Collected data:
--*--

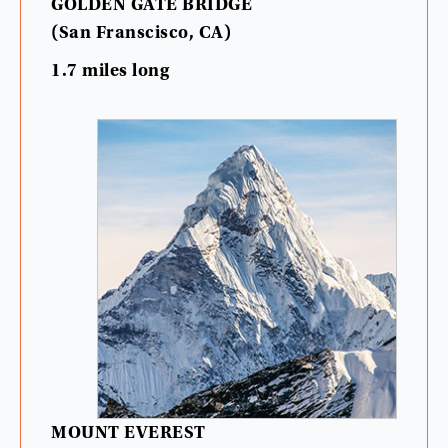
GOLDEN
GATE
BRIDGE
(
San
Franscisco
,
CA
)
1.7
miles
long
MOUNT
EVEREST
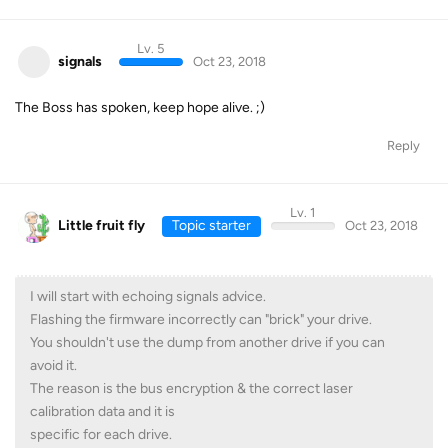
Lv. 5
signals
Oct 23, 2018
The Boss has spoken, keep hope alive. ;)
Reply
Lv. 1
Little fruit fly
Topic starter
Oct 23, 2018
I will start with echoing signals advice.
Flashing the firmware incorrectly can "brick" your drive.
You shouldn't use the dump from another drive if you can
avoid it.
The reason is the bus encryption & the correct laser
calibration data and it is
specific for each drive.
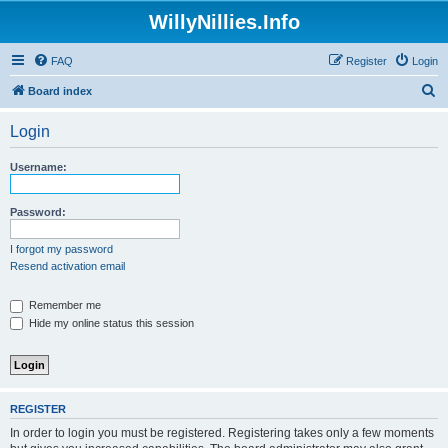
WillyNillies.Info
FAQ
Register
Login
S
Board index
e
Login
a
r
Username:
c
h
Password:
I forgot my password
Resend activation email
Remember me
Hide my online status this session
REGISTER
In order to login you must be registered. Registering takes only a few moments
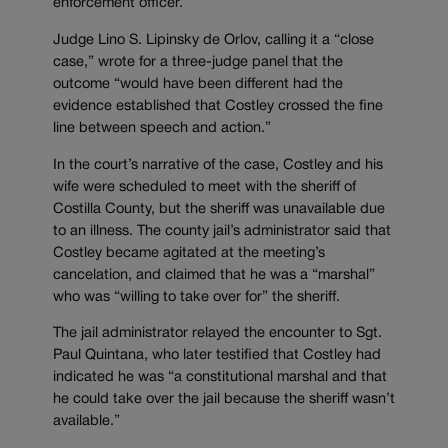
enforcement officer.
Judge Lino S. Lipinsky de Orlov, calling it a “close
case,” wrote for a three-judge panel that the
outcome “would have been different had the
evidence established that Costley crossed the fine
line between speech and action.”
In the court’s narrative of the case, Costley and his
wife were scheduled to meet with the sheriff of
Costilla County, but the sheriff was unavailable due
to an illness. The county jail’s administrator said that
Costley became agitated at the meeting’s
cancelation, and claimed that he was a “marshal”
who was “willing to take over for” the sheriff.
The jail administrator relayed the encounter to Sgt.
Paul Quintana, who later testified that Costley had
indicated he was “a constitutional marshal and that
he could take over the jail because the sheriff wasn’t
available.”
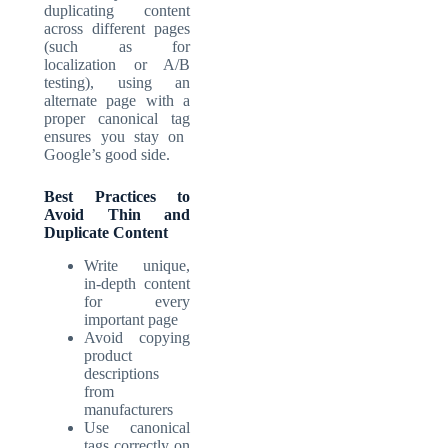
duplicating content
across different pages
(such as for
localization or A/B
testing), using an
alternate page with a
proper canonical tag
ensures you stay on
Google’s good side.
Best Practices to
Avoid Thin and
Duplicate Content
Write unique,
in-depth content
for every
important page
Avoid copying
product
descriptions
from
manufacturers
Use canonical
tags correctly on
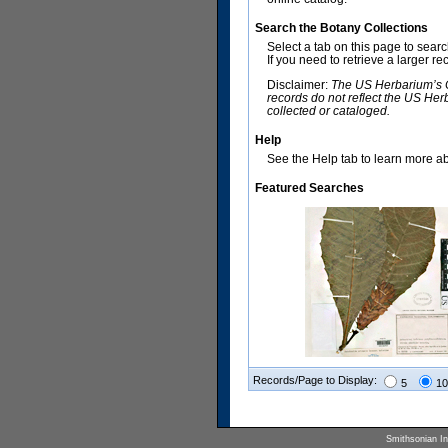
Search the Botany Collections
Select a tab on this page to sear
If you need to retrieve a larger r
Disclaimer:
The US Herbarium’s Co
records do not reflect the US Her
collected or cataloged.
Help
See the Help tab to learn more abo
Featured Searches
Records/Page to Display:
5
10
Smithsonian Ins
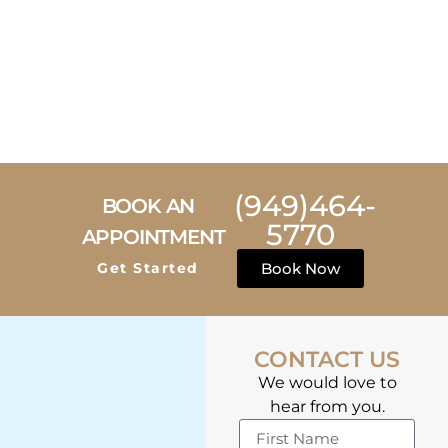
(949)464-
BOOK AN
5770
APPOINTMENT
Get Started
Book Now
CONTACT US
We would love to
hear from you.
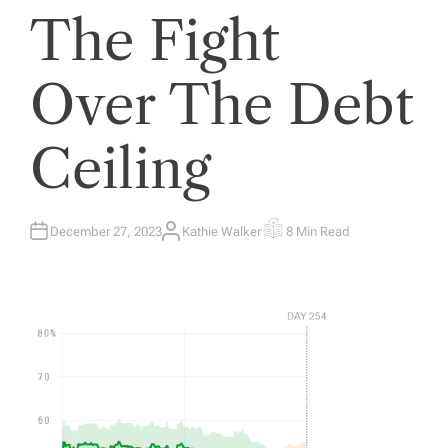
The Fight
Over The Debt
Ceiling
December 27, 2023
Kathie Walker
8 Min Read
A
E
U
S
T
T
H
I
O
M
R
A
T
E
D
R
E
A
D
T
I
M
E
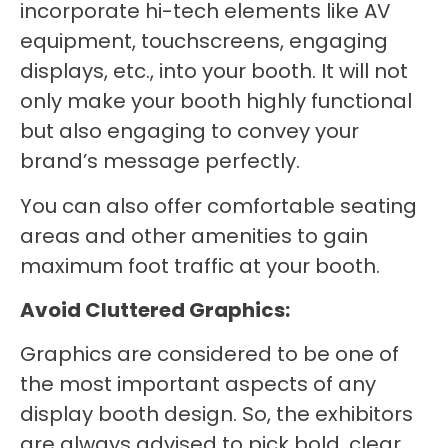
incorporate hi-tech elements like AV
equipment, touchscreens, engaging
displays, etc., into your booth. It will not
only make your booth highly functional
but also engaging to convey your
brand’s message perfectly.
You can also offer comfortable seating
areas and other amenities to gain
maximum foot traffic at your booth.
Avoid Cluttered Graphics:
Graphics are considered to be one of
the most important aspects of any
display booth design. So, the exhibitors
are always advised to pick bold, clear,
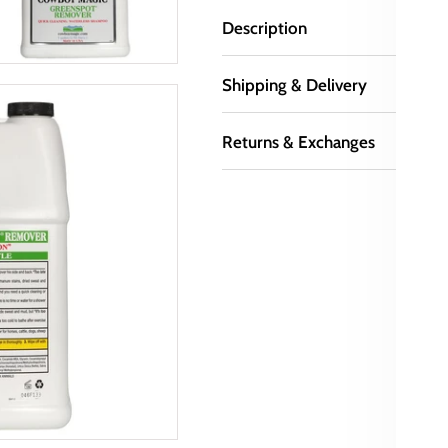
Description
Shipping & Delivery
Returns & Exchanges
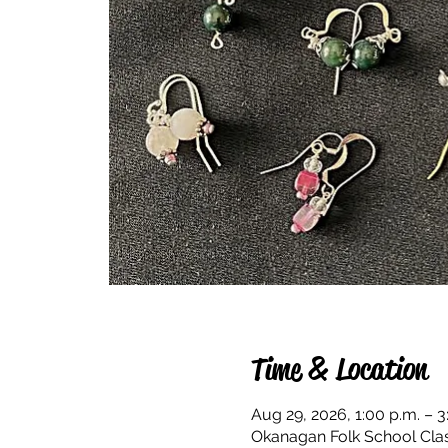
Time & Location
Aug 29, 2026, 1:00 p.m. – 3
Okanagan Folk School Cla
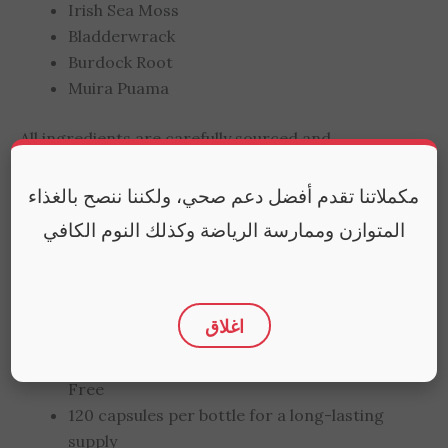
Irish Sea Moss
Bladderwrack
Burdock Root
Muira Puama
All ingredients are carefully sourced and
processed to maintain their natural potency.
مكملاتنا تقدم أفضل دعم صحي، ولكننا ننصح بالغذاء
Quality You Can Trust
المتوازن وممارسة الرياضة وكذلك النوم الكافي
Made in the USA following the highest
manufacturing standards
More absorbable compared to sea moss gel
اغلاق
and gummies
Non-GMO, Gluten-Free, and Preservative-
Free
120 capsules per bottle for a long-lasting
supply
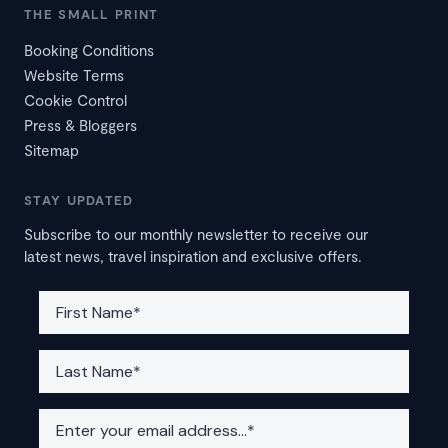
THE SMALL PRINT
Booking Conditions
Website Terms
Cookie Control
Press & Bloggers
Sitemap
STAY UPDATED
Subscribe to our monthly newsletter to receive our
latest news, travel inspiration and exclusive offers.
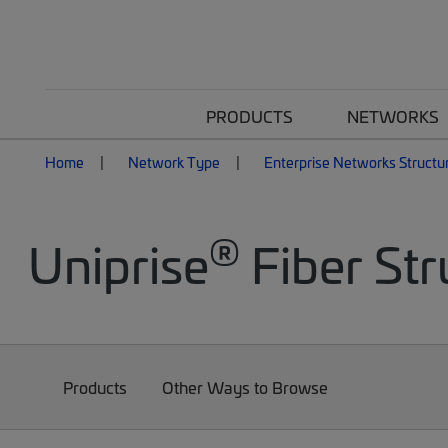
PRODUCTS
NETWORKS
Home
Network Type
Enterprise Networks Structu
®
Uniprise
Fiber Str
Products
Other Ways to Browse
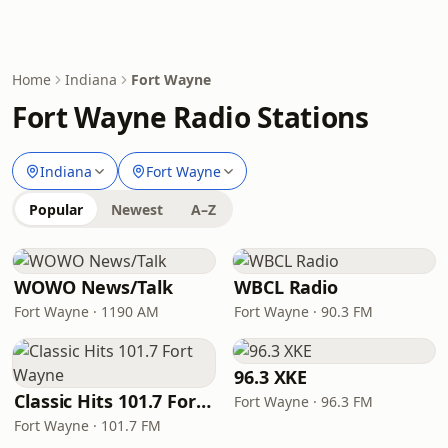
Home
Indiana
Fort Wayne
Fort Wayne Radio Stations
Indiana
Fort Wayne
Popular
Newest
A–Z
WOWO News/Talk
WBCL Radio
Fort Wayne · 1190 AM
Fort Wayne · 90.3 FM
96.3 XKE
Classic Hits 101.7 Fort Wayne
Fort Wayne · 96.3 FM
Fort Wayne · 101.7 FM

--*--

Exercise directions
Please, without any pictures, retype the records exactly as they appear.

Your solution
GOLDEN
GATE
BRIDGE
(
San
Franscisco
,
CA
)
1.7
miles
long
MOUNT
EVEREST
Lv. 5
signals
Oct 23, 2018
The Boss has spoken, keep hope alive. ;)
Reply
Lv. 1
Little fruit fly
Topic starter
Oct 23, 2018
I will start with echoing signals advice.
Flashing the firmware incorrectly can "brick" your drive.
You shouldn't use the dump from another drive if you can
avoid it.
The reason is the bus encryption & the correct laser
calibration data and it is
specific for each drive.
WillyNillies.Info
FAQ
Register
Login
S
Board index
e
Login
a
r
Username:
c
h
Password:
I forgot my password
Resend activation email
Remember me
Hide my online status this session
REGISTER
In order to login you must be registered. Registering takes only a few moments
enforcement officer.
Judge Lino S. Lipinsky de Orlov, calling it a “close
case,” wrote for a three-judge panel that the
outcome “would have been different had the
evidence established that Costley crossed the fine
line between speech and action.”
In the court’s narrative of the case, Costley and his
wife were scheduled to meet with the sheriff of
Costilla County, but the sheriff was unavailable due
to an illness. The county jail’s administrator said that
Costley became agitated at the meeting’s
cancelation, and claimed that he was a “marshal”
who was “willing to take over for” the sheriff.
The jail administrator relayed the encounter to Sgt.
Paul Quintana, who later testified that Costley had
indicated he was “a constitutional marshal and that
he could take over the jail because the sheriff wasn’t
available.”
duplicating content
across different pages
(such as for
localization or A/B
testing), using an
alternate page with a
proper canonical tag
ensures you stay on
Google’s good side.
Best Practices to
Avoid Thin and
Duplicate Content
Write unique,
in-depth content
for every
important page
Avoid copying
product
descriptions
from
manufacturers
Use canonical
tags correctly on
Search the Botany Collections
Select a tab on this page to sear
If you need to retrieve a larger r
Disclaimer:
The US Herbarium’s Co
records do not reflect the US Her
collected or cataloged.
Help
See the Help tab to learn more abo
Featured Searches
Records/Page to Display:
5
10
Smithsonian Ins
(949)464-
BOOK AN
5770
APPOINTMENT
Get Started
Book Now
CONTACT US
We would love to
hear from you.
The Fight
Over The Debt
Ceiling
December 27, 2023
Kathie Walker
8 Min Read
A
E
U
S
T
T
H
I
O
M
R
A
T
E
D
R
E
A
D
T
I
M
E
incorporate hi-tech elements like AV
equipment, touchscreens, engaging
displays, etc., into your booth. It will not
only make your booth highly functional
but also engaging to convey your
brand’s message perfectly.
You can also offer comfortable seating
areas and other amenities to gain
maximum foot traffic at your booth.
Avoid Cluttered Graphics:
Graphics are considered to be one of
the most important aspects of any
display booth design. So, the exhibitors
are always advised to pick bold, clear,
Description
Shipping & Delivery
Returns & Exchanges
Time & Location
Aug 29, 2026, 1:00 p.m. – 3
Okanagan Folk School Cla
Irish Sea Moss
Bladderwrack
Burdock Root
Muira Puama
All ingredients are carefully sourced and
processed to maintain their natural potency.
مكملاتنا تقدم أفضل دعم صحي، ولكننا ننصح بالغذاء
Quality You Can Trust
المتوازن وممارسة الرياضة وكذلك النوم الكافي
Made in the USA following the highest
manufacturing standards
More absorbable compared to sea moss gel
اغلاق
and gummies
Non-GMO, Gluten-Free, and Preservative-
Free
120 capsules per bottle for a long-lasting
supply
THE SMALL PRINT
Booking Conditions
Website Terms
Cookie Control
Press & Bloggers
Sitemap
STAY UPDATED
Subscribe to our monthly newsletter to receive our
latest news, travel inspiration and exclusive offers.
PRODUCTS
NETWORKS
Home
Network Type
Enterprise Networks Structu
®
Uniprise
Fiber Str
Products
Other Ways to Browse
Home
Indiana
Fort Wayne
Fort Wayne Radio Stations
Indiana
Fort Wayne
Popular
Newest
A–Z
WOWO News/Talk
WBCL Radio
Fort Wayne · 1190 AM
Fort Wayne · 90.3 FM
96.3 XKE
Classic Hits 101.7 Fort Wayne
Fort Wayne · 96.3 FM
Fort Wayne · 101.7 FM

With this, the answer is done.